Thursday, Apr 05, 2012

Dubai Despite losing its regional leadership in the World Economic Forum’s Global Information Technology report, experts agree that the UAE is well positioned to regain its competitive position with the enactment of the right policy initiatives, world class telecom infrastructure, access to international talent and supportive business and operational environments.

“With the UAE’s strong commitment of the government to develop and prioritise ICT [information and communications technology] as one of the key engines to diversify its oil dependent economy, it has managed to develop a good ICT related infrastructure and a favourable framework for business and innovation. This has boosted innovation in the form of both new products and services and new organisational models,” Bruno Lanvin, executive director of Insead’s eLab, said.

The UAE has slipped six positions and surrendered regional leadership to Bahrain in the latest report produced in cooperation with Insead.

‘Major trends’

The UAE is ranked 30th this year compared to 24th in 2011.

The report examines the networked readiness of 142 developed and developing countries worldwide — accounting for over 98 per cent of the world’s GDP. The index measures how these markets leverage advances in ICT to drive economic productivity and social development.

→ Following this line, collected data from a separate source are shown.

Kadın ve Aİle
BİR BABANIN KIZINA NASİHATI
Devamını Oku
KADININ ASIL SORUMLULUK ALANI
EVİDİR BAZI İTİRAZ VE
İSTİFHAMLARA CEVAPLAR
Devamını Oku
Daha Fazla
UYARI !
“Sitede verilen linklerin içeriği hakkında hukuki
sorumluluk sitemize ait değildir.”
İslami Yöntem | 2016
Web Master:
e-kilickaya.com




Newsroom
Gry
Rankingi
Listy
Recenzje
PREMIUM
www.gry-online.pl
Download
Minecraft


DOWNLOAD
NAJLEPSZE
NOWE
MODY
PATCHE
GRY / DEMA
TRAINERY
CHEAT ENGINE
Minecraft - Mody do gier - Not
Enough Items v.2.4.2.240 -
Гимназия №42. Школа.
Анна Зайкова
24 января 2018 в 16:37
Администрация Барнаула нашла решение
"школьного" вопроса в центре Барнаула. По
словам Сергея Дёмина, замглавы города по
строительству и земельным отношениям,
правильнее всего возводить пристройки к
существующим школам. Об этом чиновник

“We see four major business trends in the region — the diversification strategies of governments to create sustainable and diversified businesses from an oil-based economy, the expansion strategies of local organisations across the region, the need for more security and the management of the impact of the Arab Spring,” Vittorio D’Orazio, research director at Gartner, told Gulf News.

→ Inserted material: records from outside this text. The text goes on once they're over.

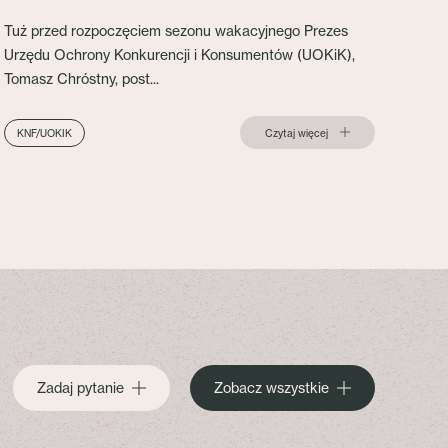
Tuż przed rozpoczęciem sezonu wakacyjnego Prezes
Urzędu Ochrony Konkurencji i Konsumentów (UOKiK),
Tomasz Chróstny, post...
Czytaj więcej
KNF/UOKIK
Zadaj pytanie
Zobacz wszystkie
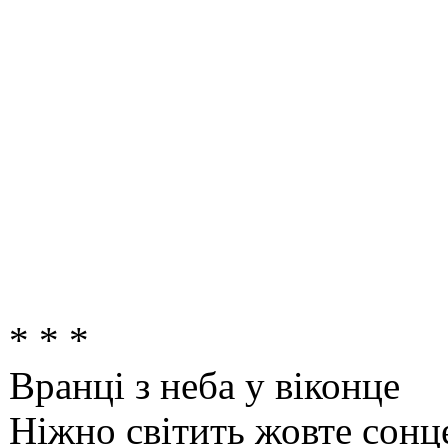
* * *
Вранці з неба у віконце
Ніжно світить жовте сонц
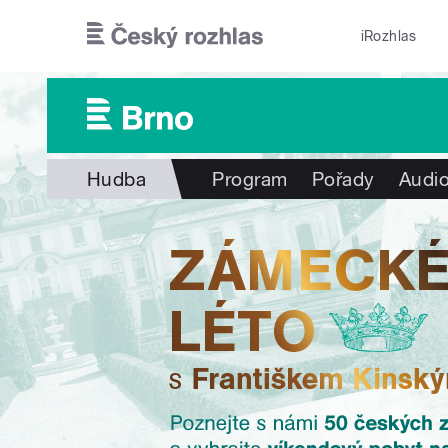
Přejít k hlavnímu obsahu
iRozhlas
Hudba
Program
Pořady
Audio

“To underpin those strategies, hardware and software will play a key role and are predicted to have the fastest growth rates in 2012, as well as in the following years,” he said.

Milind Singh, Principal at Booz and Company, said the Gulf region was vulnerable on the global ICT competitiveness scale.

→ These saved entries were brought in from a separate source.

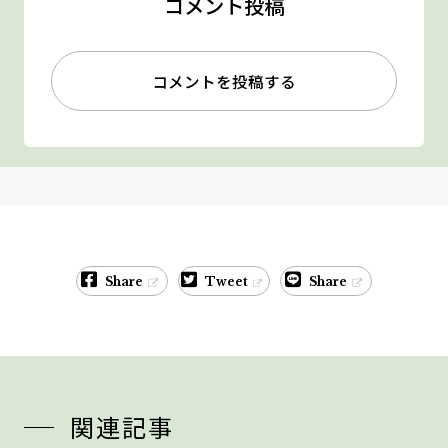
コメント投稿
コメントを投稿する
Share
Tweet
Share
関連記事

He said after gaining an average of four positions between 2009 and 2010, the top four GCC countries (Bahrain, Qatar, UAE and Saudi Arabia) surrendered their competitive momentum with an average regression of two positions in 2011. Only Kuwait has grown significantly, gaining 13 positions — albeit from a low starting position of 72.

He said government performance remains strong, while challenges remain to be addressed in broadband and skills.

‘Need to be aware’

Lanvin said the advent of accelerating transformations in the way we generate, transmit, store, share and use data bears both the promise of new opportunities to bridge that digital divide and the threat of deeper ones in areas such as broadband, cloud computing, social media or big data.

“These are issues that countries need to be aware of, and for which appropriate policies will need to be designed as a matter of urgency.”